- _What you are asked to do_: Print every record exactly, omitting all pictures.

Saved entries
************

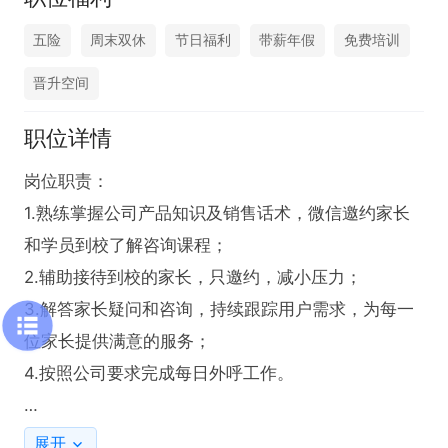
五险
周末双休
节日福利
带薪年假
免费培训
晋升空间
职位详情
岗位职责：

1.熟练掌握公司产品知识及销售话术，微信邀约家长
和学员到校了解咨询课程；

2.辅助接待到校的家长，只邀约，减小压力；

3.解答家长疑问和咨询，持续跟踪用户需求，为每一
位家长提供满意的服务；

4.按照公司要求完成每日外呼工作。

任职要求：

展开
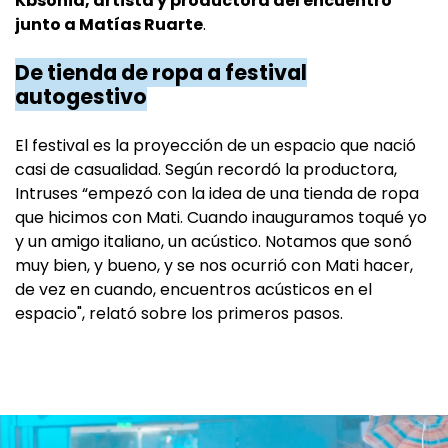
Kbsonia, artista y productora del encuentro
junto a Matías Ruarte
.
De tienda de ropa a festival
autogestivo
El festival es la proyección de un espacio que nació
casi de casualidad. Según recordó la productora,
Intruses “empezó con la idea de una tienda de ropa
que hicimos con Mati. Cuando inauguramos toqué yo
y un amigo italiano, un acústico. Notamos que sonó
muy bien, y bueno, y se nos ocurrió con Mati hacer,
de vez en cuando, encuentros acústicos en el
espacio", relató sobre los primeros pasos.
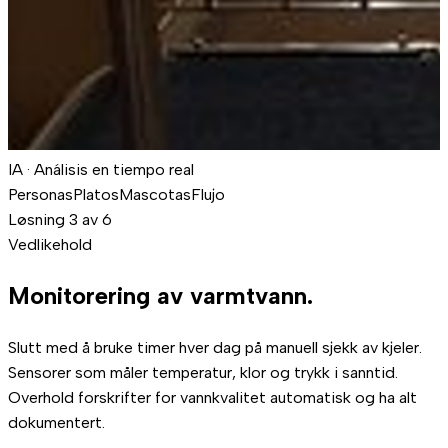
IA · Análisis en tiempo real
Personas
Platos
Mascotas
Flujo
Løsning 3 av 6
Vedlikehold
Monitorering av
varmtvann.
Slutt med å bruke timer hver dag på manuell sjekk av kjeler.
Sensorer som måler temperatur, klor og trykk i sanntid.
Overhold forskrifter for vannkvalitet automatisk og ha alt
dokumentert.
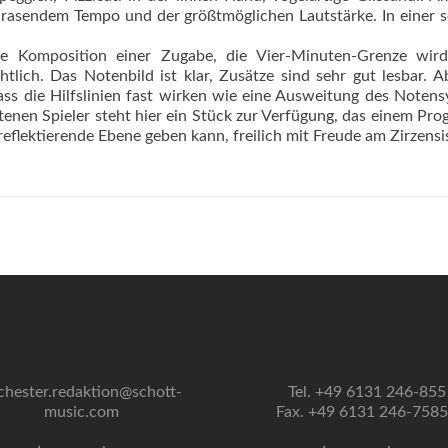
e, rasendem Tempo und der größtmöglichen Lautstärke. In einer 
ie Komposition einer Zugabe, die Vier-Minuten-Grenze wird
htlich. Das Notenbild ist klar, Zusätze sind sehr gut lesbar. A
ass die Hilfslinien fast wirken wie eine Ausweitung des Noten
ttenen Spieler steht hier ein Stück zur Verfügung, das einem Pr
e reflektierende Ebene geben kann, freilich mit Freude am Zirzens
chester.redaktion@schott-
Tel. +49 6131 246-855
music.com
Fax. +49 6131 246-758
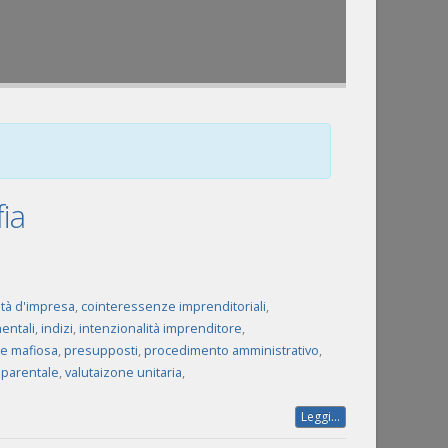
fia
vità d'impresa
,
cointeressenze imprenditoriali
,
entali
,
indizi
,
intenzionalità imprenditore
,
e mafiosa
,
presupposti
,
procedimento amministrativo
,
 parentale
,
valutaizone unitaria
,
Leggi...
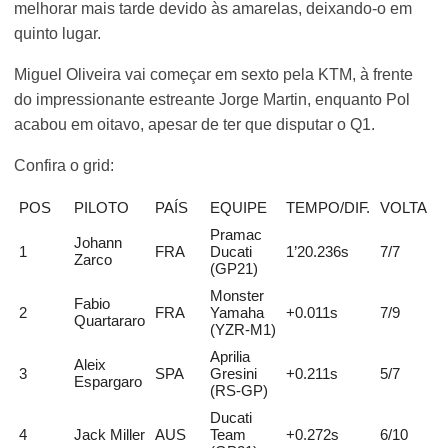
melhorar mais tarde devido às amarelas, deixando-o em
quinto lugar.
Miguel Oliveira vai começar em sexto pela KTM, à frente
do impressionante estreante Jorge Martin, enquanto Pol
acabou em oitavo, apesar de ter que disputar o Q1.
Confira o grid:
POS
PILOTO
PAÍS
EQUIPE
TEMPO/DIF.
VOLTA
V
Pramac
Johann
1
FRA
Ducati
1’20.236s
7/7
3
Zarco
(GP21)
Monster
Fabio
2
FRA
Yamaha
+0.011s
7/9
2
Quartararo
(YZR-M1)
Aprilia
Aleix
3
SPA
Gresini
+0.211s
5/7
2
Espargaro
(RS-GP)
Ducati
4
Jack Miller
AUS
Team
+0.272s
6/10
2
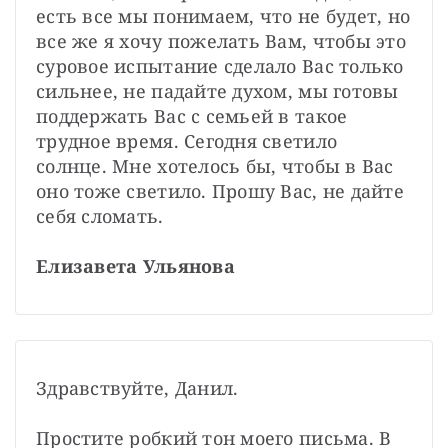
есть все мы понимаем, что не будет, но 
все же я хочу пожелать Вам, чтобы это 
суровое испытание сделало Вас только 
сильнее, не падайте духом, мы готовы 
поддержать Вас с семьей в такое 
трудное время. Сегодня светило 
солнце. Мне хотелось бы, чтобы в Вас 
оно тоже светило. Прошу Вас, не дайте 
себя сломать.

Елизавета Ульянова
Здравствуйте, Данил.

Простите робкий тон моего письма. В 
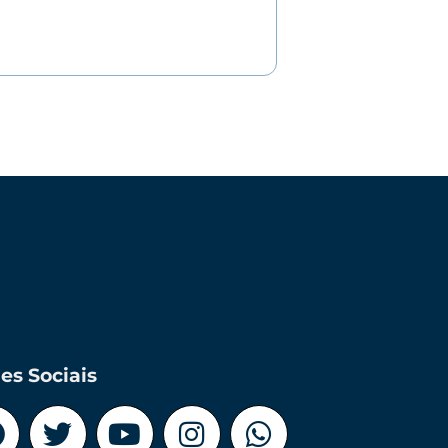
es Sociais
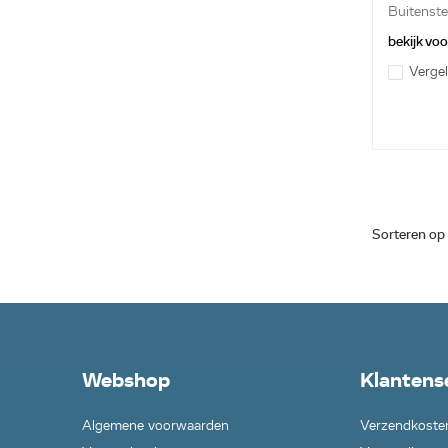
Buitenste
bekijk vo
Vergel
Sorteren op
Webshop
Klantens
Algemene voorwaarden
Verzendkoste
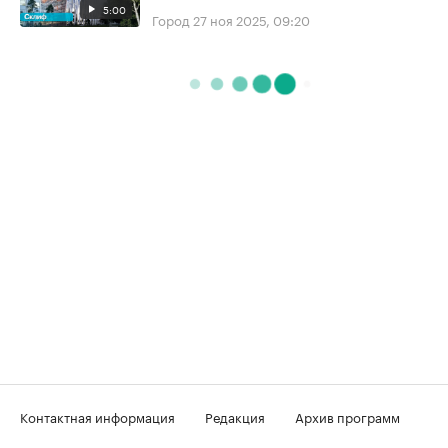
5:00
Город
27 ноя 2025, 09:20
Контактная информация
Редакция
Архив программ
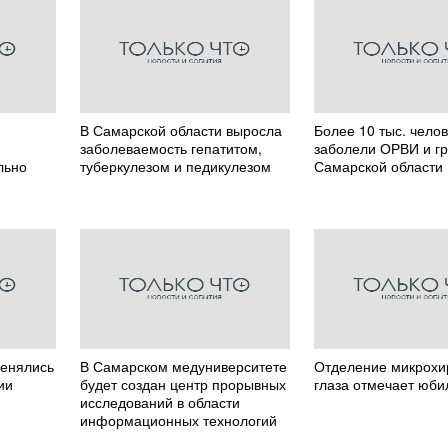
В Самарской области выросла
Более 10 тыс. чело
заболеваемость гепатитом,
заболели ОРВИ и г
льно
туберкулезом и педикулезом
Самарской области
менялись
В Самарском медуниверситете
Отделение микрохи
ии
будет создан центр прорывных
глаза отмечает юби
исследований в области
информационных технологий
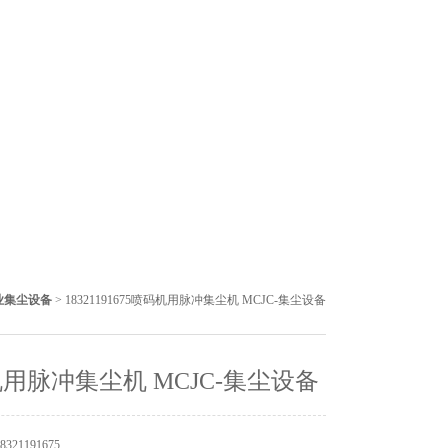
业集尘设备
> 18321191675喷码机用脉冲集尘机 MCJC-集尘设备
用脉冲集尘机 MCJC-集尘设备
21191675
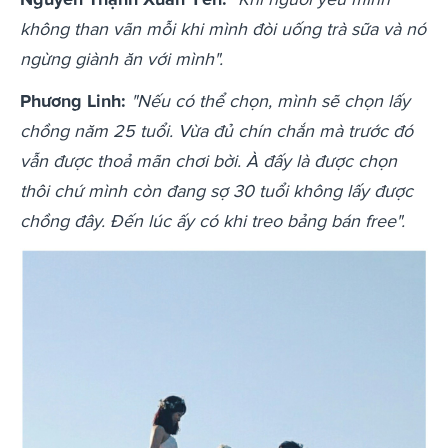
không than vãn mỗi khi mình đòi uống trà sữa và nó
ngừng giành ăn với mình".
Phương Linh:
"Nếu có thể chọn, mình sẽ chọn lấy
chồng năm 25 tuổi. Vừa đủ chín chắn mà trước đó
vẫn được thoả mãn chơi bời. À đấy là được chọn
thôi chứ mình còn đang sợ 30 tuổi không lấy được
chồng đây. Đến lúc ấy có khi treo bảng bán free".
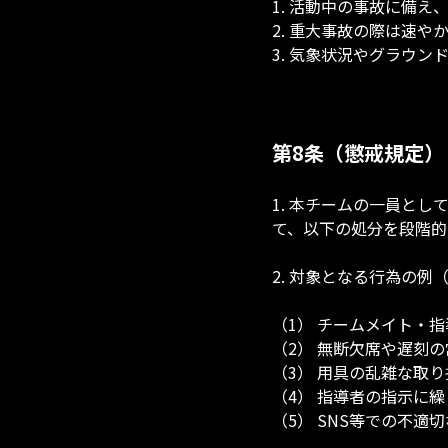
1. 活動中の事故に備
2. 重大事故の際は速
3. 気象状況やグラウ
第8条（懲戒規定）
1. 本チームの一員と
て、以下の処分を段階的
2. 対象となる行為の例
（1） チームメイト・
（2） 無断欠席や遅刻
（3） 用具の乱雑な取
（4） 指導者の指示に
（5） SNS等での不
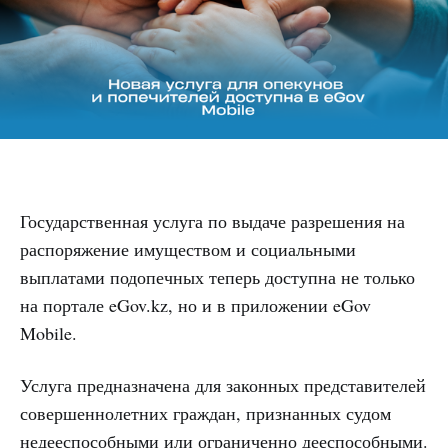
Государственная услуга по выдаче разрешения на
распоряжение имуществом и социальными
выплатами подопечных теперь доступна не только
на портале eGov.kz, но и в приложении eGov
Mobile.
Услуга предназначена для законных представителей
совершеннолетних граждан, признанных судом
недееспособными или ограниченно дееспособными.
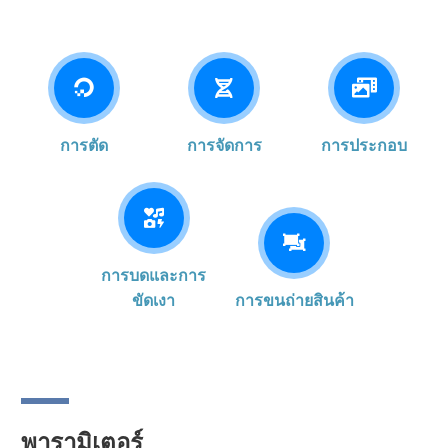
การตัด
การจัดการ
การประกอบ
การบดและการ
ขัดเงา
การขนถ่ายสินค้า
พารามิเตอร์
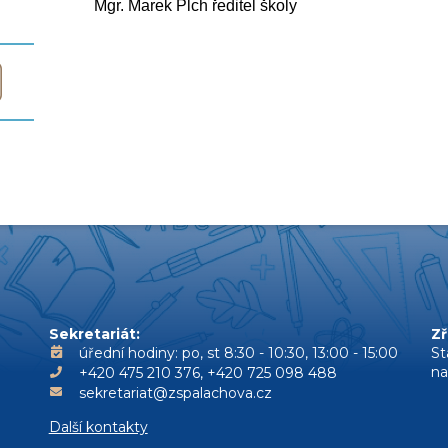
Mgr. Marek Plch ředitel školy
Sekretariát:
Zř
úřední hodiny: po, st 8:30 - 10:30, 13:00 - 15:00
St
n
+420 475 210 376, +420 725 098 488
sekretariat@zspalachova.cz
Další kontakty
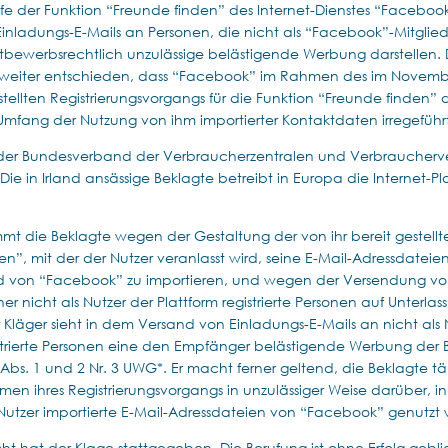
ilfe der Funktion “Freunde finden” des Internet-Dienstes “Faceboo
nladungs-E-Mails an Personen, die nicht als “Facebook”-Mitglieder
ttbewerbsrechtlich unzulässige belästigende Werbung darstellen. D
t weiter entschieden, dass “Facebook” im Rahmen des im Novemb
tellten Registrierungsvorgangs für die Funktion “Freunde finden” 
Umfang der Nutzung von ihm importierter Kontaktdaten irregeführt
t der Bundesverband der Verbraucherzentralen und Verbraucher
ie in Irland ansässige Beklagte betreibt in Europa die Internet-Pl
mmt die Beklagte wegen der Gestaltung der von ihr bereit gestellt
n”, mit der der Nutzer veranlasst wird, seine E-Mail-Adressdateie
 von “Facebook” zu importieren, und wegen der Versendung vo
her nicht als Nutzer der Plattform registrierte Personen auf Unterlas
 Kläger sieht in dem Versand von Einladungs-E-Mails an nicht als 
istrierte Personen eine den Empfänger belästigende Werbung der 
 Abs. 1 und 2 Nr. 3 UWG*. Er macht ferner geltend, die Beklagte t
men ihres Registrierungsvorgangs in unzulässiger Weise darüber, 
tzer importierte E-Mail-Adressdateien von “Facebook” genutzt
ht hat der Klage stattgegeben. Die Berufung ist ohne Erfolg gebl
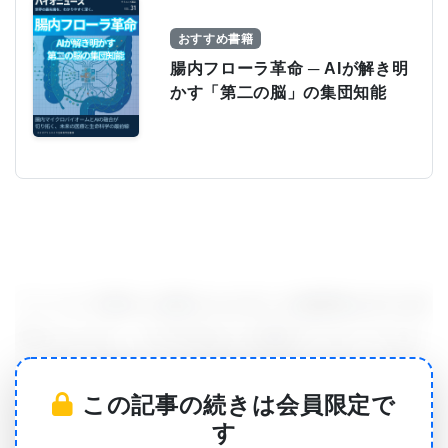
おすすめ書籍
腸内フローラ革命 ─ AIが解き明
かす「第二の脳」の集団知能
アメリカで悪性と診断される主たる脳腫瘍は年3,500
例以上になり、その半分以上が悪性グリオーマであ
る。悲しい事に、この患者達の見通しは暗い。最も
この記事の続きは会員限定で
悪性度の高い悪性グリオーマ（グレード?グリオー
す
マ、または多形性神経膠芽細胞腫）の場合、最適と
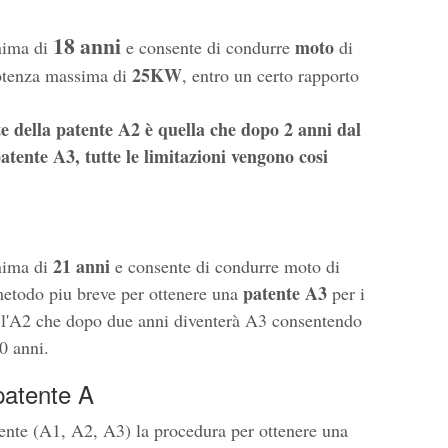
18 anni
moto
nima di
e consente di condurre
di
25KW
potenza massima di
, entro un certo rapporto
e della patente A2 è quella che dopo 2 anni dal
tente A3, tutte le limitazioni vengono cosi
21 anni
nima di
e consente di condurre moto di
patente A3
 metodo piu breve per ottenere una
per i
e l'A2 che dopo due anni diventerà A3 consentendo
0 anni.
patente A
ente (A1, A2, A3) la procedura per ottenere una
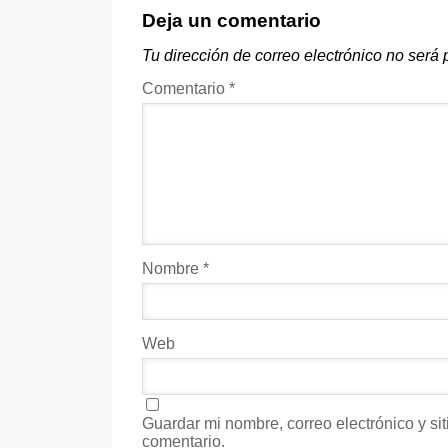
Deja un comentario
Tu dirección de correo electrónico no será 
Comentario
*
Nombre
*
Web
Guardar mi nombre, correo electrónico y s
comentario.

************

- _Reply to the task_:
五险
周末双休
节日福利
带薪年假
免费培训
晋升空间
职位详情
岗位职责：

1.熟练掌握公司产品知识及销售话术，微信邀约家长
和学员到校了解咨询课程；

2.辅助接待到校的家长，只邀约，减小压力；

3.解答家长疑问和咨询，持续跟踪用户需求，为每一
位家长提供满意的服务；

4.按照公司要求完成每日外呼工作。

任职要求：

展开
Kbsonia, artista y productora del encuentro
junto a Matías Ruarte
.
De tienda de ropa a festival
autogestivo
El festival es la proyección de un espacio que nació
casi de casualidad. Según recordó la productora,
Intruses “empezó con la idea de una tienda de ropa
que hicimos con Mati. Cuando inauguramos toqué yo
y un amigo italiano, un acústico. Notamos que sonó
muy bien, y bueno, y se nos ocurrió con Mati hacer,
de vez en cuando, encuentros acústicos en el
espacio", relató sobre los primeros pasos.
IA · Análisis en tiempo real
Personas
Platos
Mascotas
Flujo
Løsning 3 av 6
Vedlikehold
Monitorering av
varmtvann.
Slutt med å bruke timer hver dag på manuell sjekk av kjeler.
Sensorer som måler temperatur, klor og trykk i sanntid.
Overhold forskrifter for vannkvalitet automatisk og ha alt
dokumentert.
e, rasendem Tempo und der größtmöglichen Lautstärke. In einer 
ie Komposition einer Zugabe, die Vier-Minuten-Grenze wird
htlich. Das Notenbild ist klar, Zusätze sind sehr gut lesbar. A
ass die Hilfslinien fast wirken wie eine Ausweitung des Noten
ttenen Spieler steht hier ein Stück zur Verfügung, das einem Pr
e reflektierende Ebene geben kann, freilich mit Freude am Zirzens
chester.redaktion@schott-
Tel. +49 6131 246-855
music.com
Fax. +49 6131 246-758
fia
vità d'impresa
,
cointeressenze imprenditoriali
,
entali
,
indizi
,
intenzionalità imprenditore
,
e mafiosa
,
presupposti
,
procedimento amministrativo
,
 parentale
,
valutaizone unitaria
,
Leggi...
melhorar mais tarde devido às amarelas, deixando-o em
quinto lugar.
Miguel Oliveira vai começar em sexto pela KTM, à frente
do impressionante estreante Jorge Martin, enquanto Pol
acabou em oitavo, apesar de ter que disputar o Q1.
Confira o grid:
POS
PILOTO
PAÍS
EQUIPE
TEMPO/DIF.
VOLTA
V
Pramac
Johann
1
FRA
Ducati
1’20.236s
7/7
3
Zarco
(GP21)
Monster
Fabio
2
FRA
Yamaha
+0.011s
7/9
2
Quartararo
(YZR-M1)
Aprilia
Aleix
3
SPA
Gresini
+0.211s
5/7
2
Espargaro
(RS-GP)
Ducati
4
Jack Miller
AUS
Team
+0.272s
6/10
2
есть все мы понимаем, что не будет, но 
все же я хочу пожелать Вам, чтобы это 
суровое испытание сделало Вас только 
сильнее, не падайте духом, мы готовы 
поддержать Вас с семьей в такое 
трудное время. Сегодня светило 
солнце. Мне хотелось бы, чтобы в Вас 
оно тоже светило. Прошу Вас, не дайте 
себя сломать.

Елизавета Ульянова
Здравствуйте, Данил.

Простите робкий тон моего письма. В 
es Sociais
Buitenste
bekijk vo
Vergel
Sorteren op
Webshop
Klantens
Algemene voorwaarden
Verzendkoste
5:00
Город
27 ноя 2025, 09:20
Контактная информация
Редакция
Архив программ
В Самарской области выросла
Более 10 тыс. чело
заболеваемость гепатитом,
заболели ОРВИ и г
льно
туберкулезом и педикулезом
Самарской области
менялись
В Самарском медуниверситете
Отделение микрохи
ии
будет создан центр прорывных
глаза отмечает юби
исследований в области
информационных технологий
业集尘设备
> 18321191675喷码机用脉冲集尘机 MCJC-集尘设备
用脉冲集尘机 MCJC-集尘设备
21191675
không than vãn mỗi khi mình đòi uống trà sữa và nó
ngừng giành ăn với mình".
Phương Linh:
"Nếu có thể chọn, mình sẽ chọn lấy
chồng năm 25 tuổi. Vừa đủ chín chắn mà trước đó
vẫn được thoả mãn chơi bời. À đấy là được chọn
thôi chứ mình còn đang sợ 30 tuổi không lấy được
chồng đây. Đến lúc ấy có khi treo bảng bán free".
1. 活動中の事故に備
2. 重大事故の際は速
3. 気象状況やグラウ
第8条（懲戒規定）
1. 本チームの一員と
て、以下の処分を段階的
2. 対象となる行為の例
（1） チームメイト・
（2） 無断欠席や遅刻
（3） 用具の乱雑な取
（4） 指導者の指示に
（5） SNS等での不
Государственная услуга по выдаче разрешения на
распоряжение имуществом и социальными
выплатами подопечных теперь доступна не только
на портале eGov.kz, но и в приложении eGov
Mobile.
Услуга предназначена для законных представителей
совершеннолетних граждан, признанных судом
недееспособными или ограниченно дееспособными.
การตัด
การจัดการ
การประกอบ
การบดและการ
ขัดเงา
การขนถ่ายสินค้า
พารามิเตอร์
Mgr. Marek Plch ředitel školy
Sekretariát:
Zř
úřední hodiny: po, st 8:30 - 10:30, 13:00 - 15:00
St
n
+420 475 210 376, +420 725 098 488
sekretariat@zspalachova.cz
Další kontakty
ilfe der Funktion “Freunde finden” des Internet-Dienstes “Faceboo
nladungs-E-Mails an Personen, die nicht als “Facebook”-Mitglieder
ttbewerbsrechtlich unzulässige belästigende Werbung darstellen. D
t weiter entschieden, dass “Facebook” im Rahmen des im Novemb
tellten Registrierungsvorgangs für die Funktion “Freunde finden” 
Umfang der Nutzung von ihm importierter Kontaktdaten irregeführt
t der Bundesverband der Verbraucherzentralen und Verbraucher
ie in Irland ansässige Beklagte betreibt in Europa die Internet-Pl
mmt die Beklagte wegen der Gestaltung der von ihr bereit gestellt
n”, mit der der Nutzer veranlasst wird, seine E-Mail-Adressdateie
 von “Facebook” zu importieren, und wegen der Versendung vo
her nicht als Nutzer der Plattform registrierte Personen auf Unterlas
 Kläger sieht in dem Versand von Einladungs-E-Mails an nicht als 
istrierte Personen eine den Empfänger belästigende Werbung der 
 Abs. 1 und 2 Nr. 3 UWG*. Er macht ferner geltend, die Beklagte t
men ihres Registrierungsvorgangs in unzulässiger Weise darüber, 
tzer importierte E-Mail-Adressdateien von “Facebook” genutzt
ht hat der Klage stattgegeben. Die Berufung ist ohne Erfolg gebl
おすすめ書籍
腸内フローラ革命 ─ AIが解き明
かす「第二の脳」の集団知能
アメリカで悪性と診断される主たる脳腫瘍は年3,500
例以上になり、その半分以上が悪性グリオーマであ
る。悲しい事に、この患者達の見通しは暗い。最も
この記事の続きは会員限定で
悪性度の高い悪性グリオーマ（グレード?グリオー
す
マ、または多形性神経膠芽細胞腫）の場合、最適と
18 anni
moto
nima di
e consente di condurre
di
25KW
potenza massima di
, entro un certo rapporto
e della patente A2 è quella che dopo 2 anni dal
tente A3, tutte le limitazioni vengono cosi
21 anni
nima di
e consente di condurre moto di
patente A3
 metodo piu breve per ottenere una
per i
e l'A2 che dopo due anni diventerà A3 consentendo
0 anni.
patente A
ente (A1, A2, A3) la procedura per ottenere una
Deja un comentario
Tu dirección de correo electrónico no será 
Comentario
*
Nombre
*
Web
Guardar mi nombre, correo electrónico y s
comentario.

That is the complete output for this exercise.